Fort de l'élan donné par le mouvement hard rock, Jim Marshall, qui s'était rapidement imposé comme la marque numéro un au Royaume-Uni, jeta ensuite son dévolu sur le marché américain. À cette époque, le contrat de 15 ans qui le liait à la société Rose-Morris, chargée des exportations de Marshall depuis 1965, venait d'arriver à son terme. Jim décida alors de ne plus confier ses exportations à un distributeur, mais de s'attaquer lui-même aux marchés étrangers.L'atout que Jim Marshall a alors lancé pour conquérir le monde n'était autre que la série JCM800, ornée de ses éclatants panneaux dorés.

 

Qu'est-ce que la série JCM800 ?

La série JCM800 comprend quatre modèles d'amplis pour guitare emblématiques : le 1959, le 1987, le 2203 et le 2204.Ces quatre modèles reprennent fidèlement les modèles phares des années 70 mentionnés précédemment. Puis, à partir de 1983, Marshall a lancé les modèles 2210 (100 W) et 2205 (50 W), les premiers à intégrer deux canaux (clean et drive) ainsi qu'une réverbération. Cependant, ces modèles à deux canaux n'ont pas été aussi largement distribués que les modèles à un canal et sont aujourd'hui assez rares.

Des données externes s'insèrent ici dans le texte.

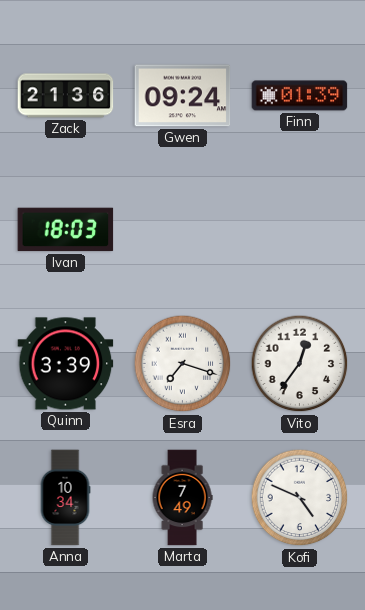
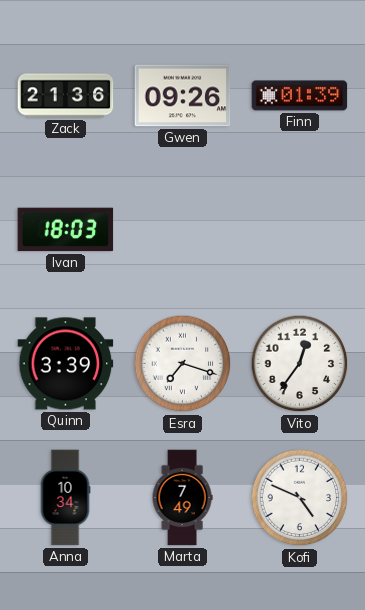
Gwen: 09:24 -> 09:26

 Comparons ici les quatre modèles représentatifs : le 1959, le 1987, le 2203 et le 2204.

 

Alors, lequel choisir ?

 

Le choix entre 100 W et 50 W : Zack Wild et Michael Schenker

C'est là le point essentiel. Il ne s'agit pas simplement d'une question de volume. Au contraire, le volume ne change peut-être pas tant que ça. Bien sûr, le son est plus puissant avec 100 W, mais ce n'est pas le double de celui d'un 50 W. Intuitivement, on dirait plutôt un rapport de 4 pour 3… Quoi qu'il en soit, le son du JCM800 est puissant ! Ça, c'est certain.
 Alors, qu'est-ce qui différencie tant le 100 W du 50 W ? Tout se résume en un seul mot : le « son ». La plupart des amplis Marshall fonctionnent à l'aide de lampes, avec des lampes de préamplification pour le préampli et des lampes de puissance pour la section de sortie. Les deux modèles partagent la même section de préamplification ; c'est la section de puissance qui diffère. Le 50 W utilise deux lampes de puissance, tandis que le 100 W en utilise quatre.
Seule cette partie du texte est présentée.